Typechecking Pointless Programs
Here we describe how to typecheck Pointless programs, by going through
each
piece that makes up a pointless program. Pointless programs consist of
record
declarations, global declarations, and function definitions. We cover
each in
turn, doing record declarations first, since they are easier, and should
be
done first. Record declarations should be done first, since we need them
to
typecheck functions and global declarations. The other part of
typechecking
is setting the position of each reference in memory.
Memory management
Luckily for the implementors of pointless, we have no pointers, and
therefore no garbage, or garbage collection. Since everything is copied
into
and out of functions, simple stack based memory management is fine. To
help us
write the code generator, in addition to verifying the type correctness of
a
program, we also need to calculate the following:
- How much space each type will occupy. We assume that Ints, Bools,
and
Strings take up 1 unit of space, and a record is as big as the sum of
all
of its components. Since pointless has no pointers, recursive data
structures will take up an infinite amount of space. Therefore we
have no
recursive types.
- The field offsets for each field in a record type.
- The offset of each local variable (including formal parameters)

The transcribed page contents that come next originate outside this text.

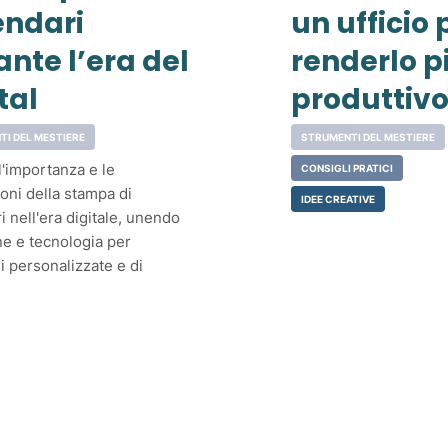
endari
un ufficio 
nte l’era del
renderlo p
tal
produttiv
TI DEL MESTIERE
STRUMENTI DEL MESTIERE
l'importanza e le
CONSIGLI PRATICI
oni della stampa di
IDEE CREATIVE
i nell'era digitale, unendo
ne e tecnologia per
i personalizzate e di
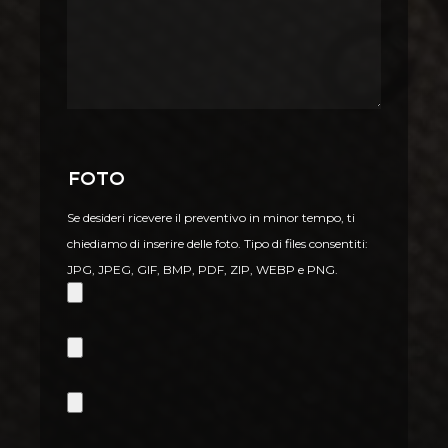
Foto
Se desideri ricevere il preventivo in minor tempo, ti
chiediamo di inserire delle foto. Tipo di files consentiti:
JPG, JPEG, GIF, BMP, PDF, ZIP, WEBP e PNG.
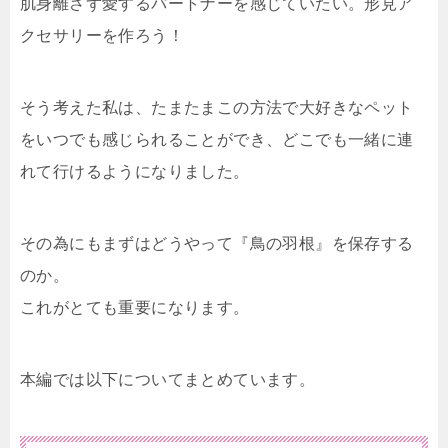
肌身離さず愛するパートナーを感じていたい。形見ア
クセサリーを作ろう！
そう考えた私は、たまたまこの方法で大好きなペット
をいつでも感じられることができ、どこでも一緒に連
れて行けるようになりました。
その為にもまずはどうやって『鳥の羽根』を保存する
のか。
これがとても重要になります。
本編では以下についてまとめています。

within the activation record of the function. For now, the offset of the
first variable should be 0, and the offset of
subsequent variables should be the sum of the sizes of the preceding
variables.
Record Declarations
When you run across a record, you need to check that it makes sense,
and
record the information, so you can use it to typecheck function
definitions
later. We need to check the for the following, when we look at record
declarations:
- Within any one record declaration, the same field name should not be
used twice.
- Fields must have valid types.
- The same type cannot be declared twice.
Notice that we need to know about all the record declarations to check
#2, above. This means you will have to typecheck record
declarations in two passes. In addition to checking records for
consistency,
you will need to store them them in order to determine if a field
reference
item.field is valid.
These are simply declarations of global variables. Their names and
types
should be entered into a table so that they can be used to typecheck
functions. Additionally, the following should be checked for each
declaration:
- No two global declarations have the same name.
- All global declarations declare variables to have valid types.
That's all there is to global declarations.
Now comes the complicated part... typechecking functions. There are a
number of steps to typechecking functions:
- Record the names of all the functions.
- Record the number and types of parameters for each function, as well
as
the return types.
NOTE: you must do these two steps first on all
functions before doing steps 3 and 4 on any of them. This is because
functions have an annoying tendency to call each other.
- Ensure that the function returns the type it is supposed to. This
involves ensuring the following are true.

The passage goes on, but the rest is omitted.